Top of Data extracts
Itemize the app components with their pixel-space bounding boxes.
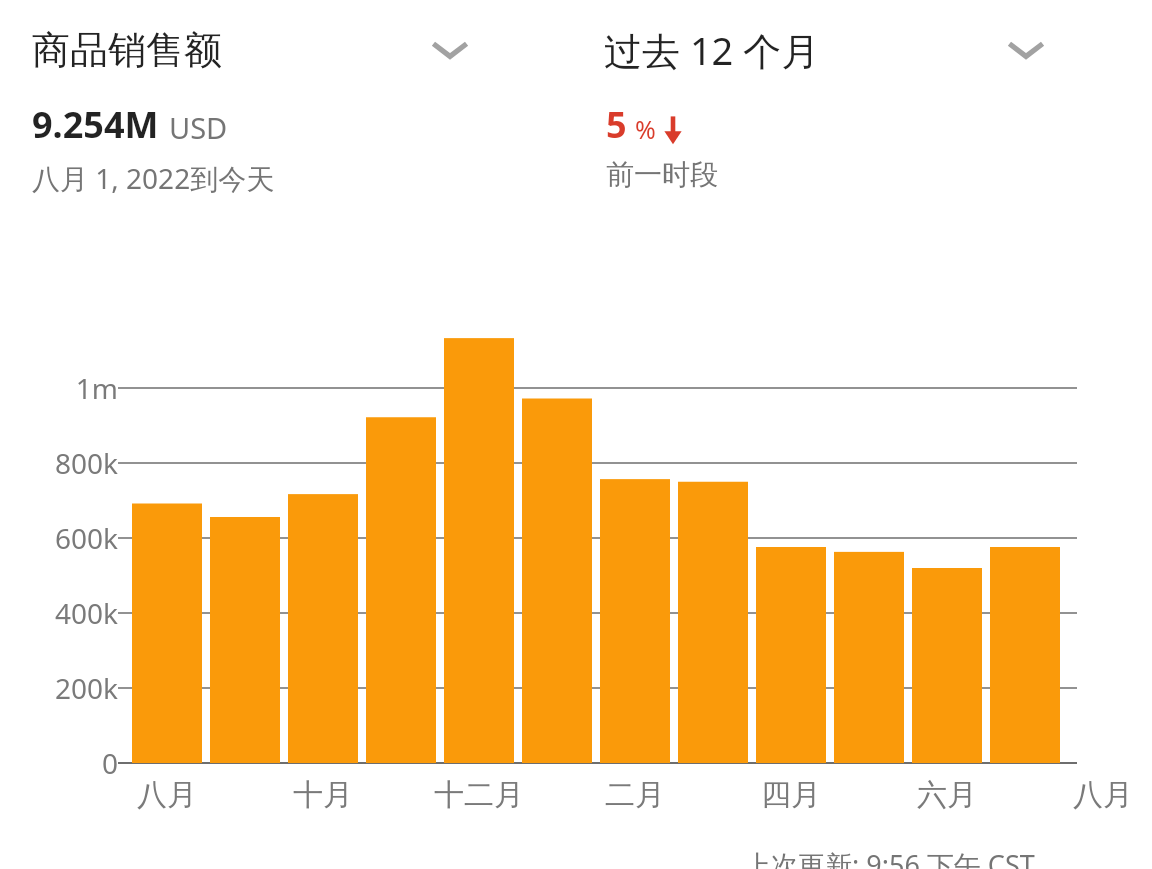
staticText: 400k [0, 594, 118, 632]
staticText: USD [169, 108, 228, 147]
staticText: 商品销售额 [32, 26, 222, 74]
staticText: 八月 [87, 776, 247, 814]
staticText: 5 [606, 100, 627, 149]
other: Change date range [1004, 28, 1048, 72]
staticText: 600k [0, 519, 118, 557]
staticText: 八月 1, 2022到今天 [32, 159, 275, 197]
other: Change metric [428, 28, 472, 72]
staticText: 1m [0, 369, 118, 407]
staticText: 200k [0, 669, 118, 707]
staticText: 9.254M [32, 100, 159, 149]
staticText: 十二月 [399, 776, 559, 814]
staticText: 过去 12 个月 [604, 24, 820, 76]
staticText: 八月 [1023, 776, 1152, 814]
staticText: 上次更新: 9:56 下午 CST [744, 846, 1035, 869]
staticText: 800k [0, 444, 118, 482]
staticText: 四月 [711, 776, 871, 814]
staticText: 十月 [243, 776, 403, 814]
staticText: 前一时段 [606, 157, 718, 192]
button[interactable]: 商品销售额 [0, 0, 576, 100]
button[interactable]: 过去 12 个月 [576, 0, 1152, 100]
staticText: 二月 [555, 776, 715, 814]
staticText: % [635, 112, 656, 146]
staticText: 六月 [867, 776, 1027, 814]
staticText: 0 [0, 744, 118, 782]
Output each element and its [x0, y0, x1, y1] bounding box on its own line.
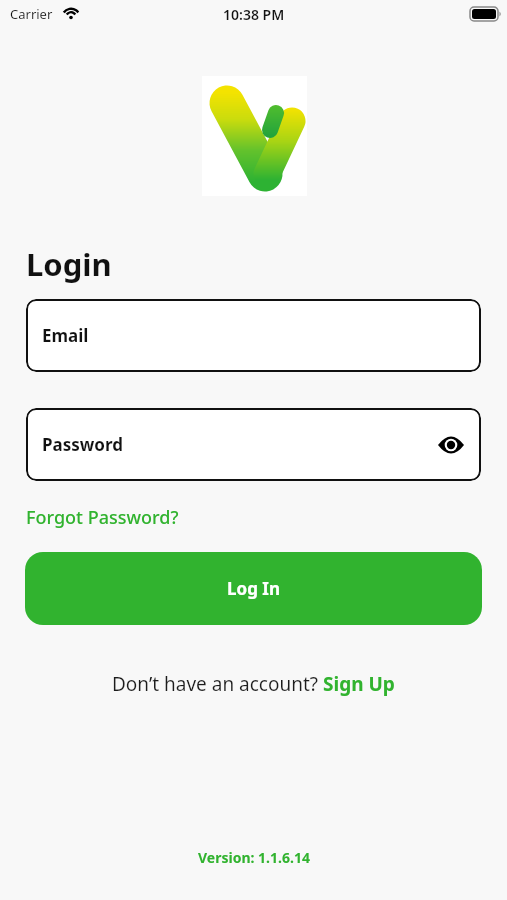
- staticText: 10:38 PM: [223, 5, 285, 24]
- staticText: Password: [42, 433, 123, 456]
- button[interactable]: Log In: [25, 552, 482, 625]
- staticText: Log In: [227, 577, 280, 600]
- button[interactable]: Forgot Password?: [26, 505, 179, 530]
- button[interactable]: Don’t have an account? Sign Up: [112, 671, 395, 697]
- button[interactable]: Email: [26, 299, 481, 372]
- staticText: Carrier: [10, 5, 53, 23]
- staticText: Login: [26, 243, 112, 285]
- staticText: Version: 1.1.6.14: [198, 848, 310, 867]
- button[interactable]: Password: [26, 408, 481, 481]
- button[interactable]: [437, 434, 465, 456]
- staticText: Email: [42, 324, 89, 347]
Bottom of Data extracts
Description of the task: Among the records above, find the lines that contain "button" and copy every one.

Answer to the problem:
button[interactable]: 商品销售额 [0, 0, 576, 100]
button[interactable]: 过去 12 个月 [576, 0, 1152, 100]
- button[interactable]: Log In: [25, 552, 482, 625]
- button[interactable]: Forgot Password?: [26, 505, 179, 530]
- button[interactable]: Don’t have an account? Sign Up: [112, 671, 395, 697]
- button[interactable]: Email: [26, 299, 481, 372]
- button[interactable]: Password: [26, 408, 481, 481]
- button[interactable]: [437, 434, 465, 456]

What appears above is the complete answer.